> [WORK REQUEST]: Where does the word "تسربات" occur in the entries below? Copy every line that has it.

(THE DATA begins)

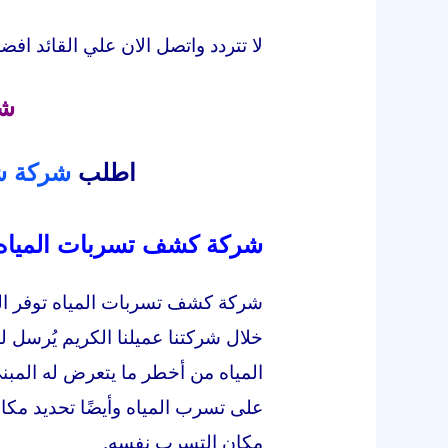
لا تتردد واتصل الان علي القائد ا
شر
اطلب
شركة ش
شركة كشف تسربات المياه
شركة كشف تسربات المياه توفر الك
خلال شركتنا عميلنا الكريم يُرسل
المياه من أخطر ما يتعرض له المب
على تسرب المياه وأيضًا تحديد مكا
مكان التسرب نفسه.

(THE DATA ends)
(THE DATA begins)

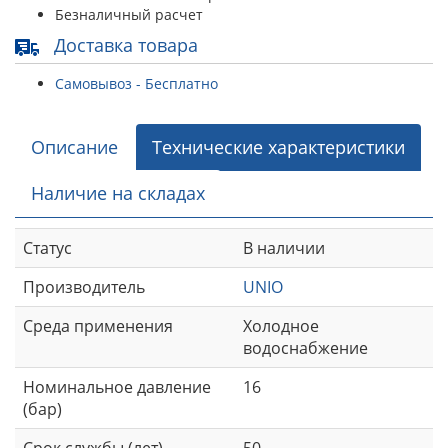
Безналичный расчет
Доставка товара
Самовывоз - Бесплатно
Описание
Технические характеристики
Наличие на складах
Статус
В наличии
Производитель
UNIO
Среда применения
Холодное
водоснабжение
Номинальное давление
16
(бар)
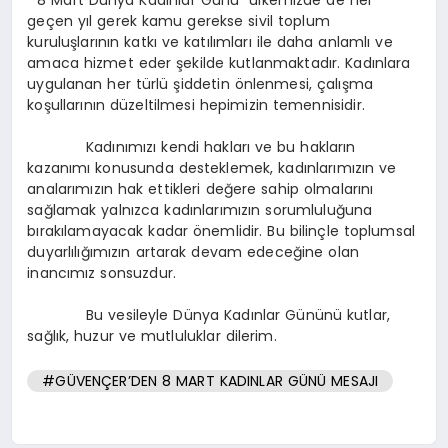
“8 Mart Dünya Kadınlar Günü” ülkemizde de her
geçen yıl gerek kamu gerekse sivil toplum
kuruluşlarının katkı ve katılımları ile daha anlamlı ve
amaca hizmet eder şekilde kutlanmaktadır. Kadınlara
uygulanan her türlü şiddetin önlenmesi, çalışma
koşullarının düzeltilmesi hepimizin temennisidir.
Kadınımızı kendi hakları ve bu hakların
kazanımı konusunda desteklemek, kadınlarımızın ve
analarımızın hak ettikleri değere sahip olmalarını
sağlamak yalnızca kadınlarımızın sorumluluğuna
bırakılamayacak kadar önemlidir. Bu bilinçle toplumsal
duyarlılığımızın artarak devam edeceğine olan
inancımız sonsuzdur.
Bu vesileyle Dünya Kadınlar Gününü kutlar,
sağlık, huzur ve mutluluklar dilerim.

(THE DATA ends)
(THE DATA begins)

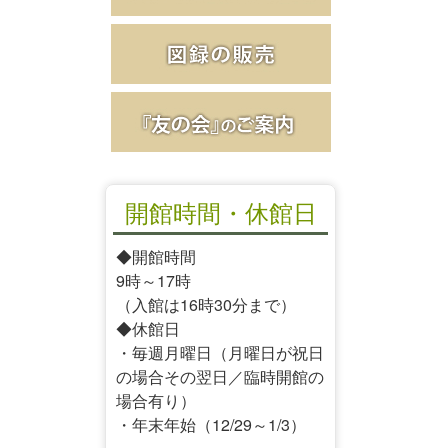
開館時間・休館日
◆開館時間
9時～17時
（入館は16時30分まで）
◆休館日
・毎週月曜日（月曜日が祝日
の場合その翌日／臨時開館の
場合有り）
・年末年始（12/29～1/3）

(THE DATA ends)

> [RESULT OF THE EXERCISE]:
شركة كشف تسربات المياه
شركة كشف تسربات المياه توفر الك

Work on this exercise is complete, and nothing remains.